Ich bin dann aus reiner Neugier doch noch zum Saturn gehatscht. Besagtes Acer-Modell gab es nicht, immerhin konnte ich die Kombination aus Windows 8 und Touchscreen ausprobieren. Und warum führen die zwar Acer, aber das tolle Modell aus der SZ nicht? Weil es nicht lieferbar ist. Im Internet lese ich später, dass der Hersteller die Interessenten auf Ende Januar vertröstet hat. Die Süddeutsche hat zwar offensichtlich ein attraktives Produkt ausgewählt, aber eben eines, von dem sie bis auf Weiteres exakt Null Exemplare verkaufen kann.

Solange ich nicht das Handling vergleichen kann, bestelle ich aber auch nicht das iPad und kein Digitalabo. Sondern gar nix.

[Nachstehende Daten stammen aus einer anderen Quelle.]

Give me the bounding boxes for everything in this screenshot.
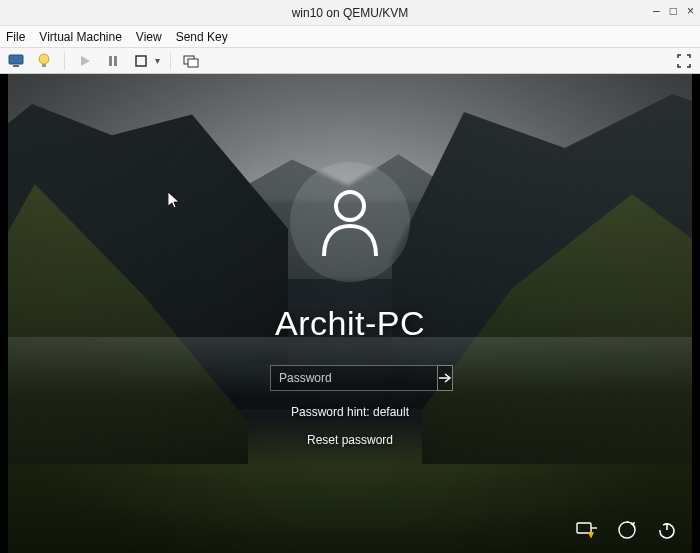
svg-point-15 <box>619 522 635 538</box>
snapshot-icon[interactable] <box>181 51 201 71</box>
submit-button[interactable] <box>437 365 453 391</box>
ease-of-access-icon[interactable] <box>616 519 638 541</box>
stop-icon[interactable] <box>131 51 151 71</box>
vm-window-titlebar: win10 on QEMU/KVM – □ × <box>0 0 700 26</box>
login-panel: Archit-PC Password hint: default Reset p… <box>8 162 692 447</box>
svg-rect-5 <box>109 56 112 66</box>
pause-icon[interactable] <box>103 51 123 71</box>
user-avatar <box>290 162 410 282</box>
svg-point-2 <box>39 54 49 64</box>
fullscreen-icon[interactable] <box>674 51 694 71</box>
lockscreen-corner-icons <box>576 519 678 541</box>
menu-virtual-machine[interactable]: Virtual Machine <box>39 30 122 44</box>
toolbar-separator <box>64 52 65 70</box>
window-minimize-button[interactable]: – <box>653 4 660 18</box>
svg-rect-7 <box>136 56 146 66</box>
network-icon[interactable] <box>576 519 598 541</box>
window-close-button[interactable]: × <box>687 4 694 18</box>
svg-marker-4 <box>81 56 90 66</box>
password-input[interactable] <box>270 365 437 391</box>
vm-window-title: win10 on QEMU/KVM <box>292 6 409 20</box>
reset-password-link[interactable]: Reset password <box>307 433 393 447</box>
menu-send-key[interactable]: Send Key <box>176 30 228 44</box>
arrow-right-icon <box>438 372 452 384</box>
svg-rect-9 <box>188 59 198 67</box>
svg-rect-1 <box>13 65 19 67</box>
menu-view[interactable]: View <box>136 30 162 44</box>
bulb-icon[interactable] <box>34 51 54 71</box>
window-maximize-button[interactable]: □ <box>670 4 677 18</box>
svg-rect-6 <box>114 56 117 66</box>
monitor-icon[interactable] <box>6 51 26 71</box>
vm-menubar: File Virtual Machine View Send Key <box>0 26 700 48</box>
svg-marker-14 <box>589 533 593 537</box>
play-icon[interactable] <box>75 51 95 71</box>
svg-rect-12 <box>577 523 591 533</box>
svg-point-10 <box>336 192 364 220</box>
password-row <box>270 365 430 391</box>
svg-rect-0 <box>9 55 23 64</box>
stop-dropdown-icon[interactable]: ▾ <box>155 55 160 66</box>
toolbar-separator <box>170 52 171 70</box>
password-hint-label: Password hint: default <box>291 405 409 419</box>
vm-toolbar: ▾ <box>0 48 700 74</box>
username-label: Archit-PC <box>275 304 425 343</box>
menu-file[interactable]: File <box>6 30 25 44</box>
user-icon <box>318 186 382 258</box>
power-icon[interactable] <box>656 519 678 541</box>
svg-rect-3 <box>42 64 46 67</box>
guest-display[interactable]: Archit-PC Password hint: default Reset p… <box>0 74 700 553</box>
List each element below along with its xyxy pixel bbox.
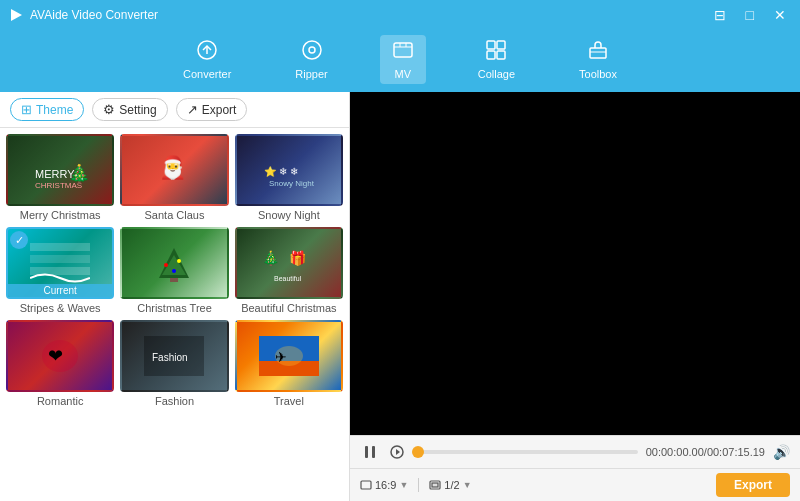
divider — [418, 478, 419, 492]
tab-ripper[interactable]: Ripper — [283, 35, 339, 84]
close-btn[interactable]: ✕ — [768, 5, 792, 25]
theme-label-stripes-waves: Stripes & Waves — [20, 302, 101, 314]
export-button[interactable]: Export — [716, 473, 790, 497]
svg-rect-21 — [170, 278, 178, 282]
svg-rect-37 — [372, 446, 375, 458]
video-controls: 00:00:00.00/00:07:15.19 🔊 — [350, 435, 800, 468]
progress-bar[interactable] — [414, 450, 638, 454]
stop-btn[interactable] — [388, 443, 406, 461]
collage-icon — [485, 39, 507, 64]
theme-thumb-christmas-tree — [120, 227, 228, 299]
resolution-value: 1/2 — [444, 479, 459, 491]
theme-thumb-romantic: ❤ — [6, 320, 114, 392]
svg-rect-36 — [365, 446, 368, 458]
svg-rect-4 — [394, 43, 412, 57]
svg-text:Snowy Night: Snowy Night — [269, 179, 315, 188]
theme-icon: ⊞ — [21, 102, 32, 117]
minimize-btn[interactable]: ⊟ — [708, 5, 732, 25]
mv-icon — [392, 39, 414, 64]
ratio-arrow: ▼ — [399, 480, 408, 490]
svg-rect-6 — [497, 41, 505, 49]
theme-thumb-snowy-night: ⭐ ❄ ❄Snowy Night — [235, 134, 343, 206]
video-preview — [350, 92, 800, 435]
theme-label: Theme — [36, 103, 73, 117]
theme-grid: MERRYCHRISTMAS🎄 Merry Christmas 🎅 Santa … — [0, 128, 349, 501]
theme-thumb-fashion: Fashion — [120, 320, 228, 392]
svg-rect-5 — [487, 41, 495, 49]
resolution-arrow: ▼ — [463, 480, 472, 490]
setting-icon: ⚙ — [103, 102, 115, 117]
svg-rect-40 — [361, 481, 371, 489]
ratio-select[interactable]: 16:9 ▼ — [360, 479, 408, 491]
tab-mv[interactable]: MV — [380, 35, 426, 84]
main-content: ⊞ Theme ⚙ Setting ↗ Export MERRYCHRISTMA… — [0, 92, 800, 501]
svg-rect-9 — [590, 48, 606, 58]
time-total: 00:07:15.19 — [707, 446, 765, 458]
theme-fashion[interactable]: Fashion Fashion — [120, 320, 228, 407]
theme-label-beautiful-christmas: Beautiful Christmas — [241, 302, 336, 314]
svg-marker-0 — [11, 9, 22, 21]
tab-collage[interactable]: Collage — [466, 35, 527, 84]
title-bar-left: AVAide Video Converter — [8, 7, 158, 23]
mv-label: MV — [394, 68, 411, 80]
subtab-setting[interactable]: ⚙ Setting — [92, 98, 167, 121]
export-row: 16:9 ▼ 1/2 ▼ Export — [350, 468, 800, 501]
svg-point-22 — [164, 263, 168, 267]
current-badge: Current — [8, 284, 112, 297]
svg-rect-16 — [30, 243, 90, 251]
ratio-value: 16:9 — [375, 479, 396, 491]
theme-label-snowy-night: Snowy Night — [258, 209, 320, 221]
svg-point-2 — [303, 41, 321, 59]
svg-point-3 — [309, 47, 315, 53]
theme-christmas-tree[interactable]: Christmas Tree — [120, 227, 228, 314]
theme-label-santa-claus: Santa Claus — [145, 209, 205, 221]
svg-text:🎁: 🎁 — [289, 250, 307, 267]
svg-text:🎅: 🎅 — [159, 154, 187, 181]
resolution-select[interactable]: 1/2 ▼ — [429, 479, 471, 491]
left-panel: ⊞ Theme ⚙ Setting ↗ Export MERRYCHRISTMA… — [0, 92, 350, 501]
title-bar-controls: ⊟ □ ✕ — [708, 5, 792, 25]
theme-merry-christmas[interactable]: MERRYCHRISTMAS🎄 Merry Christmas — [6, 134, 114, 221]
volume-icon[interactable]: 🔊 — [773, 444, 790, 460]
theme-label-fashion: Fashion — [155, 395, 194, 407]
theme-travel[interactable]: ✈ Travel — [235, 320, 343, 407]
export-icon: ↗ — [187, 102, 198, 117]
progress-dot — [412, 446, 424, 458]
theme-thumb-santa-claus: 🎅 — [120, 134, 228, 206]
theme-stripes-waves[interactable]: ✓ Current Stripes & Waves — [6, 227, 114, 314]
svg-rect-7 — [487, 51, 495, 59]
theme-thumb-travel: ✈ — [235, 320, 343, 392]
subtab-export[interactable]: ↗ Export — [176, 98, 248, 121]
time-current: 00:00:00.00 — [646, 446, 704, 458]
nav-tabs: Converter Ripper MV Collage Toolbox — [0, 30, 800, 92]
svg-rect-17 — [30, 255, 90, 263]
app-logo — [8, 7, 24, 23]
tab-toolbox[interactable]: Toolbox — [567, 35, 629, 84]
play-pause-btn[interactable] — [360, 442, 380, 462]
converter-icon — [196, 39, 218, 64]
svg-marker-39 — [396, 449, 400, 455]
subtab-theme[interactable]: ⊞ Theme — [10, 98, 84, 121]
svg-text:✈: ✈ — [275, 349, 287, 365]
svg-text:🎄: 🎄 — [68, 163, 90, 185]
ripper-icon — [301, 39, 323, 64]
theme-label-merry-christmas: Merry Christmas — [20, 209, 101, 221]
svg-text:🎄: 🎄 — [262, 250, 280, 267]
theme-romantic[interactable]: ❤ Romantic — [6, 320, 114, 407]
theme-santa-claus[interactable]: 🎅 Santa Claus — [120, 134, 228, 221]
right-panel: 00:00:00.00/00:07:15.19 🔊 16:9 ▼ 1/2 ▼ E… — [350, 92, 800, 501]
maximize-btn[interactable]: □ — [740, 5, 760, 25]
theme-snowy-night[interactable]: ⭐ ❄ ❄Snowy Night Snowy Night — [235, 134, 343, 221]
svg-text:Beautiful: Beautiful — [274, 275, 302, 282]
svg-rect-42 — [432, 483, 438, 487]
title-bar: AVAide Video Converter ⊟ □ ✕ — [0, 0, 800, 30]
svg-rect-8 — [497, 51, 505, 59]
app-title: AVAide Video Converter — [30, 8, 158, 22]
theme-label-romantic: Romantic — [37, 395, 83, 407]
tab-converter[interactable]: Converter — [171, 35, 243, 84]
theme-thumb-beautiful-christmas: 🎄 🎁 Beautiful — [235, 227, 343, 299]
theme-thumb-merry-christmas: MERRYCHRISTMAS🎄 — [6, 134, 114, 206]
theme-beautiful-christmas[interactable]: 🎄 🎁 Beautiful Beautiful Christmas — [235, 227, 343, 314]
ripper-label: Ripper — [295, 68, 327, 80]
theme-label-travel: Travel — [274, 395, 304, 407]
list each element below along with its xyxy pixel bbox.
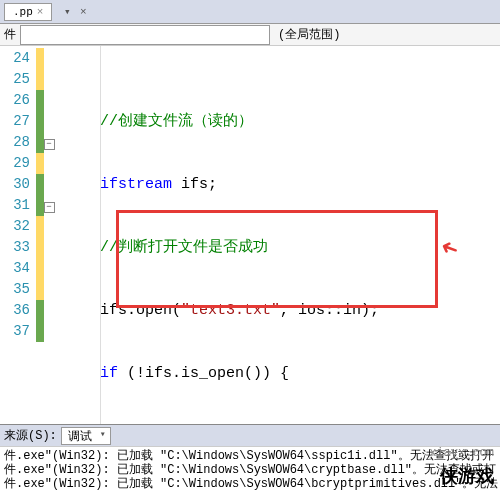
line-number-gutter: 2425 262728 293031 323334 353637 bbox=[0, 46, 36, 426]
file-tab[interactable]: .pp × bbox=[4, 3, 52, 21]
tab-title: .pp bbox=[13, 6, 33, 18]
nav-back-icon[interactable]: ▾ bbox=[60, 5, 74, 19]
fold-icon[interactable]: − bbox=[44, 139, 55, 150]
scope-label[interactable]: (全局范围) bbox=[270, 26, 348, 43]
tab-actions: ▾ × bbox=[60, 5, 90, 19]
output-header: 来源(S): 调试 bbox=[0, 424, 500, 446]
fold-gutter: − − bbox=[36, 46, 62, 426]
code-text: //判断打开文件是否成功 bbox=[100, 239, 268, 256]
output-source-dropdown[interactable]: 调试 bbox=[61, 427, 111, 445]
code-text: ifstream bbox=[100, 176, 172, 193]
nav-fwd-icon[interactable]: × bbox=[76, 5, 90, 19]
output-body[interactable]: 件.exe"(Win32): 已加载 "C:\Windows\SysWOW64\… bbox=[0, 446, 500, 500]
fold-icon[interactable]: − bbox=[44, 202, 55, 213]
output-panel: 来源(S): 调试 件.exe"(Win32): 已加载 "C:\Windows… bbox=[0, 424, 500, 500]
scope-bar: 件 (全局范围) bbox=[0, 24, 500, 46]
tab-bar: .pp × ▾ × bbox=[0, 0, 500, 24]
code-area[interactable]: //创建文件流（读的） ifstream ifs; //判断打开文件是否成功 i… bbox=[62, 46, 500, 426]
annotation-box bbox=[116, 210, 438, 308]
scope-dropdown-left[interactable] bbox=[20, 25, 270, 45]
close-icon[interactable]: × bbox=[37, 6, 44, 18]
output-source-label: 来源(S): bbox=[4, 427, 57, 444]
scope-prefix: 件 bbox=[0, 26, 20, 43]
code-text: //创建文件流（读的） bbox=[100, 113, 253, 130]
code-editor[interactable]: 2425 262728 293031 323334 353637 − − //创… bbox=[0, 46, 500, 426]
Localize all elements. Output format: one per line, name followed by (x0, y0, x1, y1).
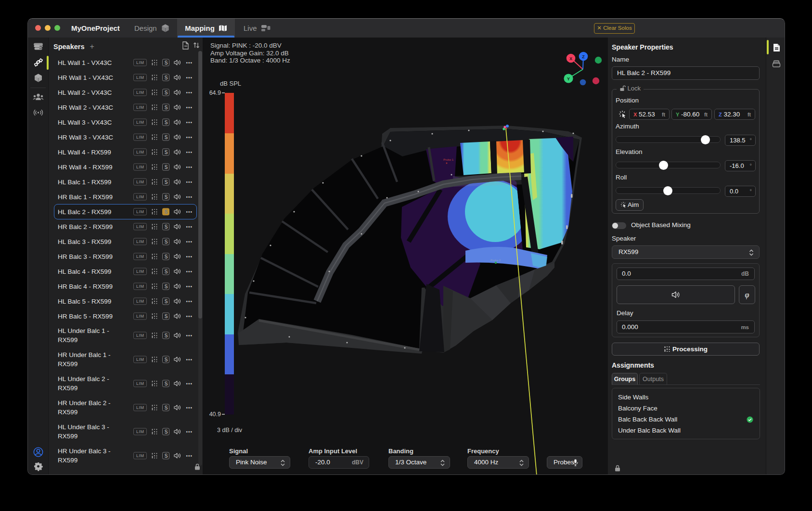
svg-text:Probe 1: Probe 1 (443, 158, 454, 161)
svg-text:Probe 2: Probe 2 (490, 259, 501, 262)
svg-text:3 dB / div: 3 dB / div (217, 427, 243, 434)
svg-text:Y: Y (567, 77, 570, 81)
svg-text:dB SPL: dB SPL (220, 80, 241, 87)
svg-text:X: X (569, 56, 572, 61)
svg-text:64.9: 64.9 (209, 89, 221, 96)
svg-text:Z: Z (582, 54, 585, 59)
svg-text:40.9: 40.9 (209, 411, 221, 418)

Dafür rufen jetzt besorgte Kundenbetreuer an, die mich mit der SZ versöhnen und wieder glücklich machen wollen, aber nicht können, weil sie nur darauf gedrillt sind, Papier zu verkaufen. Wieso diese Anrufe? Ganz einfach: Meine Frau, auf deren Namen das Printabo lief, hat längst gekündigt, Ende Januar kommt die Zeitung zum letzten Mal, und wehe mir, ich schlösse nun selbst ein Analogabo. Nach fast 35 Jahren endet die Leser-Blatt-Bindung, weil die Vertriebsabteilung den Anschluss an die Netzgegenwart verschnarcht.

Sie sind der oder die 19243. Leser/in dieses Beitrags.

10 Antworten auf „Schlaf-Tablet: Süddeutsche verschnarcht ePaper-Chancen“

  1. Wie ging denn nun der Test von SZ auf iPad vs. Windows 8 tablet aus?
    Auf Android tablet gibt es ja leider nichts von der SZ.
    Muss aber sagen, die App für Android Phone ist sehr gelungen.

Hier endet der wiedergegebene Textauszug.